Nugent’s 1981 masterpiece on American demographic history
While an undergraduate at the University of Notre Dame (B.A., 1990), I had the immense pleasure of working with Professor Walter T.K. Nugent, a scholar of remarkable talents. Not only did he serve as one of my main professors, but I had also a full year as his research assistant. I admired him immensely and still do. One of his many expertise was the demographic history of the United States. As he taught in the 1980s, the world had never seen a birth rate equal to the American birthrate (for whites, but blacks were not far behind), 1720-1870. It is nothing short of astounding.
Here are a few quotes to illustrate:
“Fertility was enormously high as long as the young couple could form their own household on their own land. Females reached menarche at about age fifteen in 1800 and perhaps a few months earlier in 1850. If a woman married soon after that, as many did, the ultimate size of her family could be prodigious. The American and Canadian census manuscripts are crowded with cases of women marrying at sixteen or seventeen and producing a child every eighteen to twenty-four months–about the biological maximum because of breast-feeding and pregnancy intervals–until reaching menopause in their mid-forties. The average number of children born per woman in her lifetime, as of 1790, was almost eight. . . . Newly married women could look forward to twenty or even thirty fertile years.” [Nugent, STRUCTURES, 57-58]
Why? Lots of reasons, but room to expand and nutrition help explain much.
Peter Kalm, Swedish scientist and visitor to America, 1748: “In the morning I undertook a little journey again to Raccoon, New Jersey. It does not seem difficult to find out the reasons why the people multiply faster here than in Europe. As soon as a person is old enough he may marry in these provinces without any fear of poverty. There is such an amount of good land yet uncultivated that a newly married man can, without difficulty, get a spot of ground where he may comfortably subsist with his wife and children.” [quoted in Nugent, STRUCTURES, 52]

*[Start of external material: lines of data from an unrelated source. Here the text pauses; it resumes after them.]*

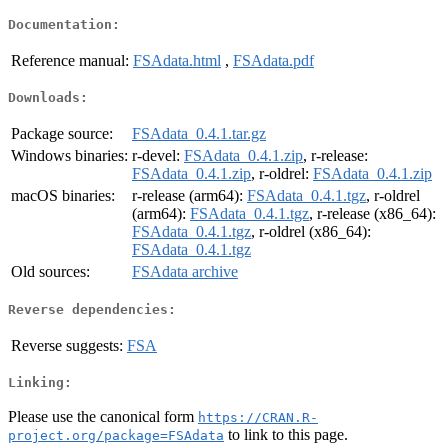
Documentation:
Reference manual:
FSAdata.html
,
FSAdata.pdf
Downloads:
Package source:
FSAdata_0.4.1.tar.gz
Windows binaries:
r-devel:
FSAdata_0.4.1.zip
, r-release:
FSAdata_0.4.1.zip
, r-oldrel:
FSAdata_0.4.1.zip
macOS binaries:
r-release (arm64):
FSAdata_0.4.1.tgz
, r-oldrel
(arm64):
FSAdata_0.4.1.tgz
, r-release (x86_64):
FSAdata_0.4.1.tgz
, r-oldrel (x86_64):
FSAdata_0.4.1.tgz
Old sources:
FSAdata archive
Reverse dependencies:
Reverse suggests:
FSA
Linking:
Please use the canonical form
https://CRAN.R-
to link to this page.
project.org/package=FSAdata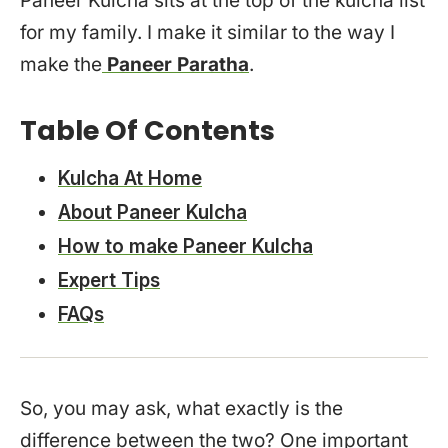
Paneer Kulcha sits at the top of the kulcha list
for my family. I make it similar to the way I
make the
Paneer Paratha
.
Table Of Contents
Kulcha At Home
About Paneer Kulcha
How to make Paneer Kulcha
Expert Tips
FAQs
So, you may ask, what exactly is the
difference between the two? One important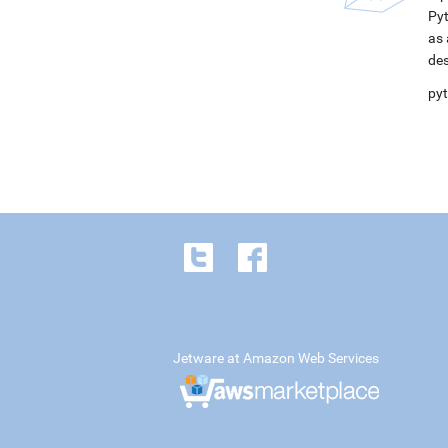
Pyt
as 
des
pyt
Jetware at Amazon Web Services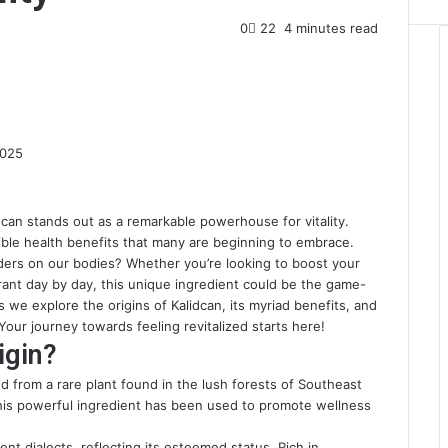
0
22
4 minutes read
2025
can stands out as a remarkable powerhouse for vitality.
edible health benefits that many are beginning to embrace.
ders on our bodies? Whether you’re looking to boost your
ant day by day, this unique ingredient could be the game-
 we explore the origins of Kalidcan, its myriad benefits, and
 Your journey towards feeling revitalized starts here!
igin?
d from a rare plant found in the lush forests of Southeast
 this powerful ingredient has been used to promote wellness
ient dialects, reflecting its esteemed status. Rich in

Dr. Benjamin Rush, 1774: “. . . The universal prevalence of the protestant religion, the checks lately given to negro slavery, the general unwillingness among us to acknowledge the usurpations of primogeniture, the universal practice of inoculation for the smallpox, and absence of the plague, render the imposition of government for that purpose [population growth] unnecessary. These advantages can only be secured to our country by AGRICULTURE. This is the true basis of national health, riches, and populousness.” [quoted in Nugent, STRUCTURES, 51]
Jeremy Belknap, 1791: “Where land is cheap, and the means of subsistence may be acquired in such plenty, and in so short a time as is evidently the case in our new plantations, encouragement is given to early marriage. A young man who has cleared a piece of land, and built a hut for his present accommodation, soon begins to experience the truth of that old adage, ‘it is not good for man to be alone.’ Having a prospect of increasing this substance by labour, which he knows himself able to perform, he attaches himself to a female earlier than prudence would dictate if he had not such a prospect. Nor are the young females of the country averse to a settlement in the new plantation.” [quoted in Nugent, STRUCTURES, 52-53]
One Congressman stated: “I invite you to go to the west, and visit one of our log cabins, and number its inmates. There you will find a strong, stout youth of eighteen, with his Better Half, just commencing the first struggles of independent life. Thirty years from that time, visit them again; and instead of two, you will find in that same family twenty-two. That is what I call the American Multiplication Table.” [quoted in Johnson, HISTORY OF THE AMERICAN PEOPLE, 283.